_Problem statement_
Every line of the records that contains "Дети" should be tallied, and only the resulting number returned.

= Beginning of Section =

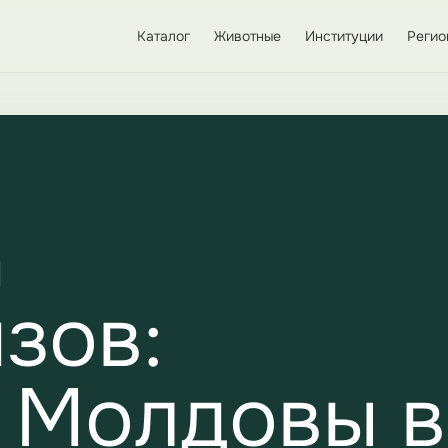
Каталог
Животные
Институции
Регио
а
зов:
 Молдовы в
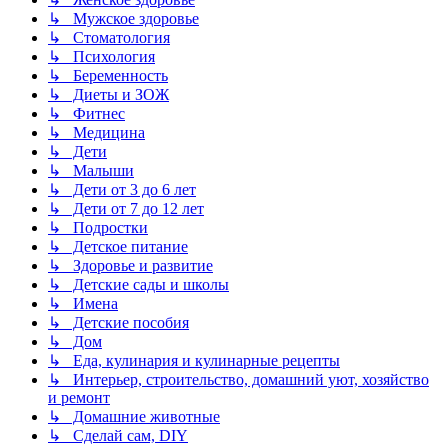
↳ Мужское здоровье
↳ Стоматология
↳ Психология
↳ Беременность
↳ Диеты и ЗОЖ
↳ Фитнес
↳ Медицина
↳ Дети
↳ Малыши
↳ Дети от 3 до 6 лет
↳ Дети от 7 до 12 лет
↳ Подростки
↳ Детское питание
↳ Здоровье и развитие
↳ Детские сады и школы
↳ Имена
↳ Детские пособия
↳ Дом
↳ Еда, кулинария и кулинарные рецепты
↳ Интерьер, строительство, домашний уют, хозяйство
и ремонт
↳ Домашние животные
↳ Сделай сам, DIY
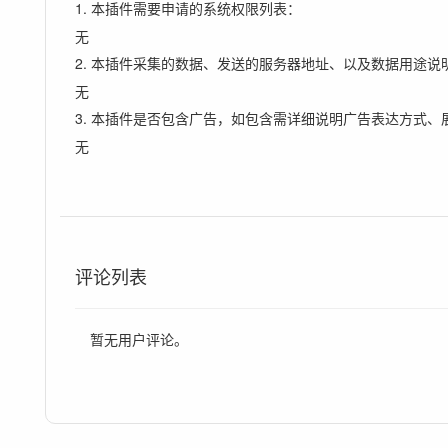
1. 本插件需要申请的系统权限列表：
无
2. 本插件采集的数据、发送的服务器地址、以及数据用途说
无
3. 本插件是否包含广告，如包含需详细说明广告表达方式、
无
评论列表
暂无用户评论。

= End of Section =

_Result for this task_
3